E' dunque sulla capacità di integrazione ed elaborazione del processo gestionale ovvero del linguaggio comune tra dirigenti e maestranze che, a mio
avviso, si giocherà il futuro di un'azienda strutturalmente complessa come quella ospedaliera, ad esempio. Occorre, allora, investire e dedicare
sempre costanti risorse finanziarie per la sicurezza e per la formazione, perché questo significa garantire anche l'integrazione con la qualità e là
dove c'è qualità e un ambiente sicuro, accogliente e sereno c'è anche soddisfazione e felicità. In questo contesto il linguaggio comune deve
diventare, così, il dispositivo culturale ed educativo in cui tutti gli attori cooperano alla realizzazione dei processi produttivi aziendali nel
rispetto dell'utenza e della singola persona. Per avviare questo dispositivo il primo problema da affrontare è quello connesso alla sensibilizzazione
e formazione della dirigenza affinché l'applicazione delle norme venga massimizzata non soltanto con la comprensione dei principi che le hanno
ispirate, ma con l'instaurazione di un sistema di gestione e governo solidale, finalizzato a soddisfare la qualità del lavoro in cui gli utenti
interni sono i lavoratori.
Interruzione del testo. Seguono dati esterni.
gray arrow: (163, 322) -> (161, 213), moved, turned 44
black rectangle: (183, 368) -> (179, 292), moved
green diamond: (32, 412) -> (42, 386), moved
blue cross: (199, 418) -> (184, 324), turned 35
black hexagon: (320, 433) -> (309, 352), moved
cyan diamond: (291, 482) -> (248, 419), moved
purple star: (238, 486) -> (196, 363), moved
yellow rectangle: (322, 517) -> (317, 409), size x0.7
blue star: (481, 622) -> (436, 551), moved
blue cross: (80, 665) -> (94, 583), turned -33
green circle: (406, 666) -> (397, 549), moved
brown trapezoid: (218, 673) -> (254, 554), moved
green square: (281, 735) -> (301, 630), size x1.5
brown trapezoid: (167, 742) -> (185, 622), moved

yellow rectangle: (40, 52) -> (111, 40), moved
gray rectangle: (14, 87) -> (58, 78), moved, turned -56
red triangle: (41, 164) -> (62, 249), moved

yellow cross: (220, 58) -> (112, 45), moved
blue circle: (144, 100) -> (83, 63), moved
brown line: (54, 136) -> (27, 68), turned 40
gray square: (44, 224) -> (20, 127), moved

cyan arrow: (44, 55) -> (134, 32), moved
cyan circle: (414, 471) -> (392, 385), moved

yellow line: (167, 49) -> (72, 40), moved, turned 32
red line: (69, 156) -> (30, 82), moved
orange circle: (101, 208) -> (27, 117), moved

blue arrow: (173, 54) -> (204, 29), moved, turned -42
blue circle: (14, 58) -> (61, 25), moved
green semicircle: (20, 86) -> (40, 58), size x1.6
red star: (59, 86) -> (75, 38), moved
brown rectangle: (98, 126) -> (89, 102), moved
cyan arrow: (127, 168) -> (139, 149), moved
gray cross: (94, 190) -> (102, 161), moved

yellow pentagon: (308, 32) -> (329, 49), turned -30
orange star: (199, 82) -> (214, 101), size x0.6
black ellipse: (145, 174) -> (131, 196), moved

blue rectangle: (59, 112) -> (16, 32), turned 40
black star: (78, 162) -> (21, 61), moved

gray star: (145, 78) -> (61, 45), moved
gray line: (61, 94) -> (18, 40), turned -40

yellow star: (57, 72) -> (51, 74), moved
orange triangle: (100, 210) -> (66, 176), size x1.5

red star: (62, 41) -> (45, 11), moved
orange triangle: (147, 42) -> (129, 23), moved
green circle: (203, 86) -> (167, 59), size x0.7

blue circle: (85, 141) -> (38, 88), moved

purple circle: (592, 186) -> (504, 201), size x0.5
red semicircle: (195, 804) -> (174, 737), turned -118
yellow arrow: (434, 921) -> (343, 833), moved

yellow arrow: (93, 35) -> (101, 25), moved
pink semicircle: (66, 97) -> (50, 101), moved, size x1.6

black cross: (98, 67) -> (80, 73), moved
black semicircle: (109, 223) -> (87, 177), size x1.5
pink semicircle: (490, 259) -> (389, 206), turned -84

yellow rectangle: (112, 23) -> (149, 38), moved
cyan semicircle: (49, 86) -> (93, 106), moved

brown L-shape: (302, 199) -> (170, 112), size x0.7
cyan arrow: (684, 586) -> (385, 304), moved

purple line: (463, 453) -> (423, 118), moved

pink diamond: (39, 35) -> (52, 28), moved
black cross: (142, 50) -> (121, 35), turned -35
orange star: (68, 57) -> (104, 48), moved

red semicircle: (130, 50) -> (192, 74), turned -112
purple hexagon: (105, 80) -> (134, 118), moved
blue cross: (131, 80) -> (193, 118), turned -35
Un dispositivo siffatto io me lo immagino regolato da tre funzioni e da una congettura. La prima funzione è relativa alla
competenza che, in breve, è la capacità culturale di saper valutare e valorizzare le persone e le cose. La seconda funzione è connessa al
controllo delle procedure che significa cultura dell'eliminazione dell'errore. La terza funzione dipende dall'ambiente, dal luogo e dal
tempo in cui si vive. La congettura, invece, riguarda il capitale intellettuale dell'azienda, ovvero la dirigenza, che ha la responsabilità di
integrare e valorizzare queste tre funzioni con lo scopo dichiarato di rendere felici le persone.
Il mio sogno è, quindi, connesso all'instaurazione di un sistema economico dove le norme facilitino e garantiscano l'avvio di un dispositivo di
governo delle cose finalizzato alla solidarietà e alla cooperazione. Ma affinché questo dispositivo avvenga occorre introdurre, anzitutto, un nuovo
modello di gestione fondato sulla formazione culturale e spirituale dei dirigenti. Solo così una nuova etica del lavoro, finalizzata alla felicità
dell'uomo e avallata dallo Stato e dagli imprenditori, potrà diventare il capitale intellettuale della nostra collettività.